Recommendation #1: Employees who work with electrical conductors should de-energize the conductors and take appropriate action to ensure the conductors can not be accidently re-energized.
Discussion: Within 20 feet of the accident site a twist out outlet box was attached to a universal lighting duct. The purpose of the twist out outlet box and the universal lighting duct is to provide 277 volt service to four fluorescent light fixtures in the area. All conductors in the light fixtures would have been de-energized by disconnecting the twist out outlet box. As an added safety precaution, the line fuse located inside the light fixture should be removed as well. In this case the line fuse was removed. Unfortunately the fuse was on the black (neutral) wire and not the white (hot) wire. The victim could have de-energized the light fixture he was working on by disconnecting the universal contact; however, this is more difficult because the universal contact supports the lighting fixture. The universal contact works exactly like the twist out outlet box. Both the twist out outlet box and the universal contact involved in this incident were non-polarized units. One of these units was installed backwards causing reverse polarity in the conductors. By not maintaining polarity, the black wire in the lighting fixture became the neutral and the white wire became hot.

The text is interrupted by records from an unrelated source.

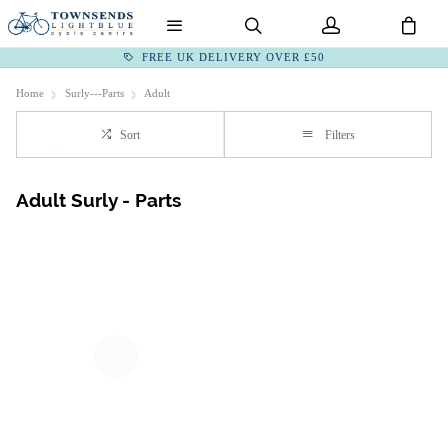
FREE UK DELIVERY OVER £50
Home
Surly---Parts
Adult
Sort
Filters
Adult Surly - Parts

Recommendation #2: Correct electrical polarity should be maintained throughout the electrical service area.
Discussion: The busway within the universal lighting duct is marked + and -. The twist out outlet box should be installed within the universal lighting duct so that polarity is maintained. The twist out outlet box and the universal contact involved in this incident were not polarized. One of these two units was installed backwards which caused reverse polarity. The twist out outlet box involved in this accident had been installed in 1965. Newer outlet boxes are polarized and will maintain polarity in the universal lighting duct. All electrical systems at the manufacturing plant should be evaluated to assure correct polarity is maintained.